#### Given data ####

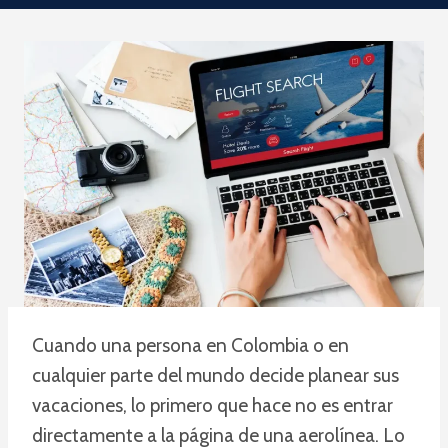
Cuando una persona en Colombia o en
cualquier parte del mundo decide planear sus
vacaciones, lo primero que hace no es entrar
directamente a la página de una aerolínea. Lo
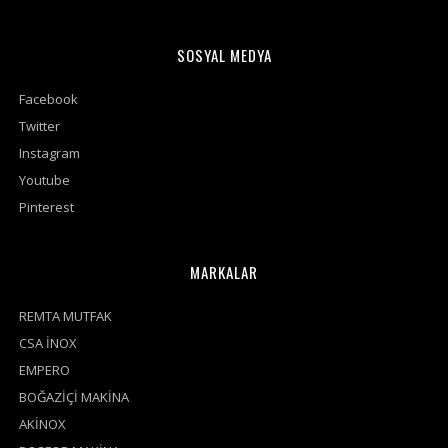
SOSYAL MEDYA
Facebook
Twitter
Instagram
Youtube
Pinterest
MARKALAR
REMTA MUTFAK
CSA İNOX
EMPERO
BOĞAZİÇİ MAKİNA
AKİNOX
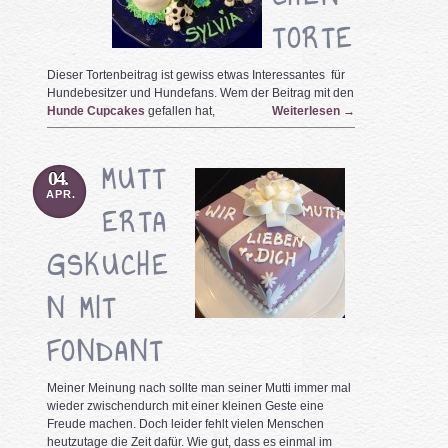
TORTE
Dieser Tortenbeitrag ist gewiss etwas Interessantes für
Hundebesitzer und Hundefans. Wem der Beitrag mit den
Hunde Cupcakes
gefallen hat,
Weiterlesen
→
MUTT
04.
APR.
ERTA
GSKUCHE
N MIT
FONDANT
Meiner Meinung nach sollte man seiner Mutti immer mal
wieder zwischendurch mit einer kleinen Geste eine
Freude machen. Doch leider fehlt vielen Menschen
heutzutage die Zeit dafür. Wie gut, dass es einmal im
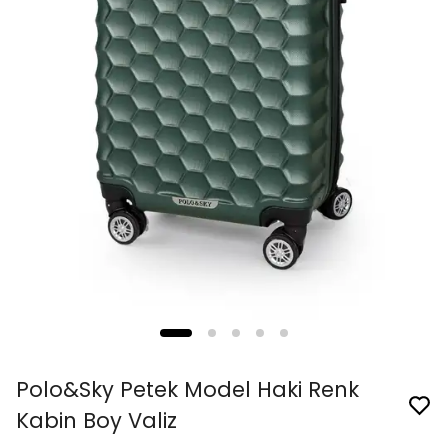
Polo&Sky Petek Model Haki Renk
Kabin Boy Valiz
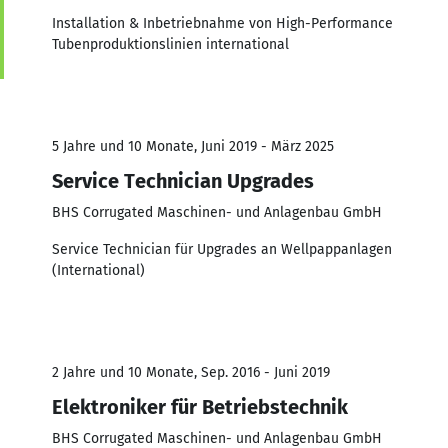
Installation & Inbetriebnahme von High-Performance
Tubenproduktionslinien international
5 Jahre und 10 Monate, Juni 2019 - März 2025
Service Technician Upgrades
BHS Corrugated Maschinen- und Anlagenbau GmbH
Service Technician für Upgrades an Wellpappanlagen
(International)
2 Jahre und 10 Monate, Sep. 2016 - Juni 2019
Elektroniker für Betriebstechnik
BHS Corrugated Maschinen- und Anlagenbau GmbH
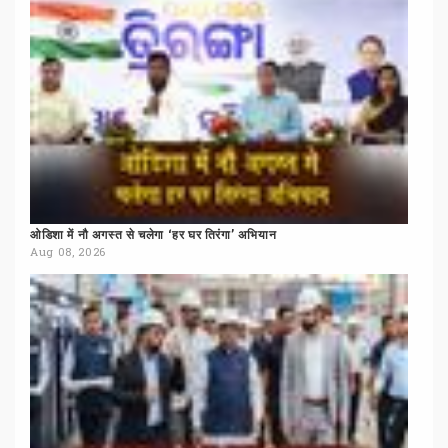
ओडिशा
में
नौ
अगस्त
से
चलेगा
‘हर
घर
तिरंगा’
अभियान
Aug 08, 2026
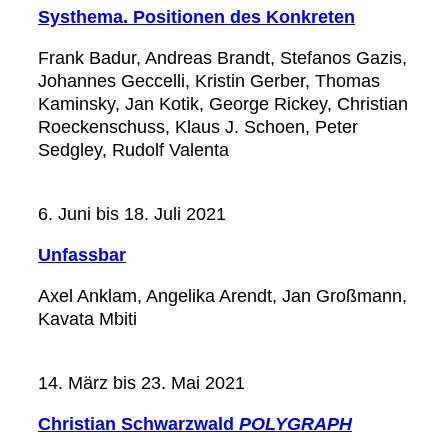
Systhema. Positionen des Konkreten
Frank Badur, Andreas Brandt, Stefanos Gazis,
Johannes Geccelli, Kristin Gerber, Thomas
Kaminsky, Jan Kotik, George Rickey, Christian
Roeckenschuss, Klaus J. Schoen, Peter
Sedgley, Rudolf Valenta
6. Juni bis 18. Juli 2021
Unfassbar
Axel Anklam, Angelika Arendt, Jan Großmann,
Kavata Mbiti
14. März bis 23. Mai 2021
Christian Schwarzwald
POLYGRAPH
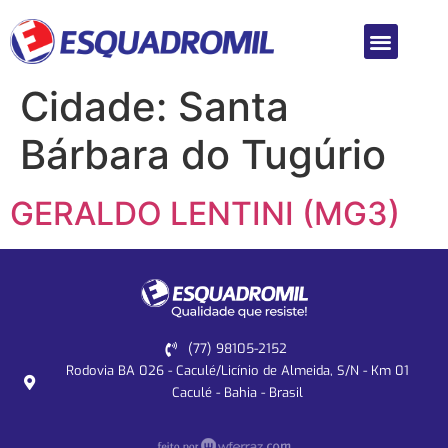
Cidade:
Santa
Bárbara do Tugúrio
GERALDO LENTINI (MG3)
(77) 98105-2152
Rodovia BA 026 - Caculé/Licínio de Almeida, S/N - Km 01
Caculé - Bahia - Brasil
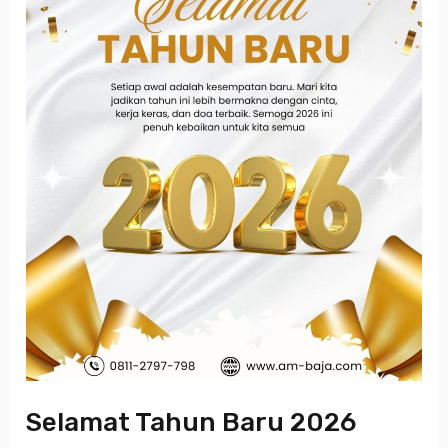
Selamat Tahun Baru 2026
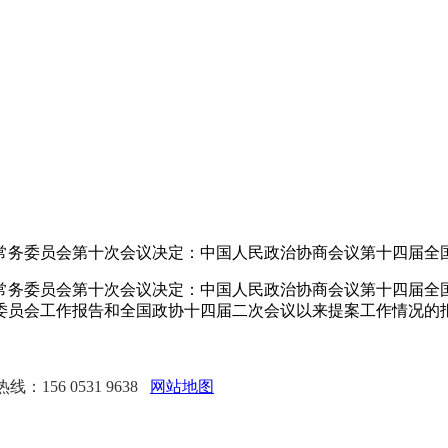
委员会第十次会议决定：中国人民政治协商会议第十四届全国委
委员会第十次会议决定：中国人民政治协商会议第十四届全国委
委员会工作报告和全国政协十四届二次会议以来提案工作情况的
：156 0531 9638
网站地图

####

Exercise directions — Give back exactly the lines from the top of the records to the line containing "Axel Anklam, Angelika", both included, and no pictures.

Exercise result —
Cuando una persona en Colombia o en
cualquier parte del mundo decide planear sus
vacaciones, lo primero que hace no es entrar
directamente a la página de una aerolínea. Lo
SOSYAL MEDYA
Facebook
Twitter
Instagram
Youtube
Pinterest
MARKALAR
REMTA MUTFAK
CSA İNOX
EMPERO
BOĞAZİÇİ MAKİNA
AKİNOX
TORTE
Dieser Tortenbeitrag ist gewiss etwas Interessantes für
Hundebesitzer und Hundefans. Wem der Beitrag mit den
Hunde Cupcakes
gefallen hat,
Weiterlesen
→
MUTT
04.
APR.
ERTA
GSKUCHE
N MIT
FONDANT
Meiner Meinung nach sollte man seiner Mutti immer mal
wieder zwischendurch mit einer kleinen Geste eine
Freude machen. Doch leider fehlt vielen Menschen
heutzutage die Zeit dafür. Wie gut, dass es einmal im
Polo&Sky Petek Model Haki Renk
Kabin Boy Valiz
Installation & Inbetriebnahme von High-Performance
Tubenproduktionslinien international
5 Jahre und 10 Monate, Juni 2019 - März 2025
Service Technician Upgrades
BHS Corrugated Maschinen- und Anlagenbau GmbH
Service Technician für Upgrades an Wellpappanlagen
(International)
2 Jahre und 10 Monate, Sep. 2016 - Juni 2019
Elektroniker für Betriebstechnik
BHS Corrugated Maschinen- und Anlagenbau GmbH
ओडिशा
में
नौ
अगस्त
से
चलेगा
‘हर
घर
तिरंगा’
अभियान
Aug 08, 2026
Systhema. Positionen des Konkreten
Frank Badur, Andreas Brandt, Stefanos Gazis,
Johannes Geccelli, Kristin Gerber, Thomas
Kaminsky, Jan Kotik, George Rickey, Christian
Roeckenschuss, Klaus J. Schoen, Peter
Sedgley, Rudolf Valenta
6. Juni bis 18. Juli 2021
Unfassbar
Axel Anklam, Angelika Arendt, Jan Großmann,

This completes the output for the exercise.